The two companies differ a bit in terms of site builders, with WebHostingHub recommending BoldGrid followed by WordPress. Unsurprisingly, Bluehost recommends WordPress first while also supporting Weebly and all the other popular builders. Personally, we would also recommend WordPress and we find that Bluehost has better support for the CMS. In fact, it’s one of only three hosting providers officially endorsed by the WordPress foundation. The other two are SiteGround and DreamHost.
Companies that focus primarily on shared hosting are famously bad at providing good security features, which does make sense considering how little you’re paying for your hosting. Having said that, you do get a bit more by signing up with Bluehost. SSL certificates and nightly backups are available right off the bat and you can also get domain privacy, a dedicated IP, and a more reliable backup & restore tool by upgrading to a more expensive package.
At WebHostingHub you get SSL certificates and nightly backups for free and that’s about it. There are no additional freebies when you upgrade to a higher tier but you can get some extra features by purchasing optional add-ons, such as a proper backup & restore tool for $1/mo. Given the already high starting price of the hosting, I feel like more security-related features should have been included for free at WebHostingHub.

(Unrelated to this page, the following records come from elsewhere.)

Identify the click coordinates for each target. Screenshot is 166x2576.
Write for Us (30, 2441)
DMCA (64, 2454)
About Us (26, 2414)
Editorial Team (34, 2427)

Our Bluehost vs WebHositngHub comparison wouldn’t be complete without a breakdown of the most important features. We already mentioned some of them but let’s do a quick recap before we wrap things up.
- Free domain for 1 year
- Unlimited SSD storage with all plans (except Basic)
- Free SSL certificates
- CDN integration
- Great support for WordPress
- VPS, dedicated, and managed WordPress hosting
- Nightly backups
- Unlimited emails
- 30-day money-back guarantee
- Free domain for 1 year
- Unlimited SSD storage with all plans
- Free SSL certificates
- Free site migrations
- Two data centers
- Nightly backups
- Unlimited emails
- 90-day money-back guarantee
Bluehost vs. WebHostingHub – Our Pick
WebHostingHub has some good things going on for it but its prices are difficult to justify when you take everything into account. At more than double the starting price of Bluehost, WebHostingHub is a tough sell at the moment and needs to add more value to its plans before it can truly compete with the big dogs. As it stands, Bluehost is simply the better choice and here’s why:
- Performance: You probably won’t notice a big difference between the two if you’re running starter websites. Once the traffic starts rolling in, however, Bluehost is easily more reliable.

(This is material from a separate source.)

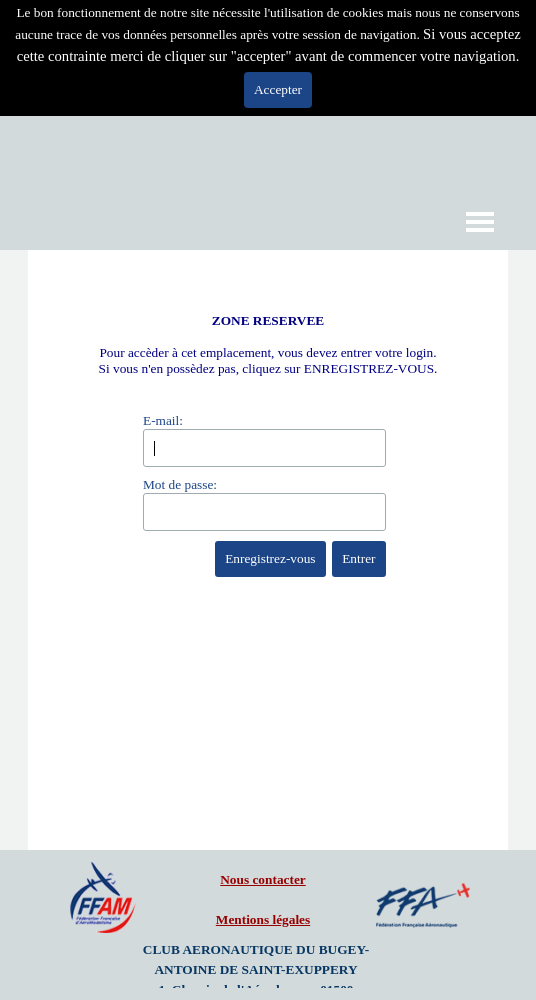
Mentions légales (263, 919)
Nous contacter (263, 879)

- Pricing and Value: $5.99/mo is a bit steep for what you get in return at WebHostingHub. Bluehost offers a much better bang for your buck.
- Customer Support: You can rely on both companies for help in equal measures, but if you’re looking for tutorials and other documentation Bluehost is the way to go.
- Ease of Use: There aren’t any major differences between the two in this area, however, Bluehost does have better support for WordPress.
- SEO: Bluehost can provide you with some helpful SEO tools if you’re willing to pay for them. WebHostingHub doesn’t offer any tools like that.
- Security: Bluehost has more security features at its disposal, both free and paid.
- Scalability: This goes without saying, but a company that offers multiple types of hosting and hosting packages to choose from has better scalability than one that doesn’t. Bluehost wins again.
While we appreciate what WebHostingHub is trying to do, Bluehost is ultimately the superior hosting provider whichever way you look at it. Not only are its entry prices lower, but the company also excels in terms of features, ease of use, and scalability.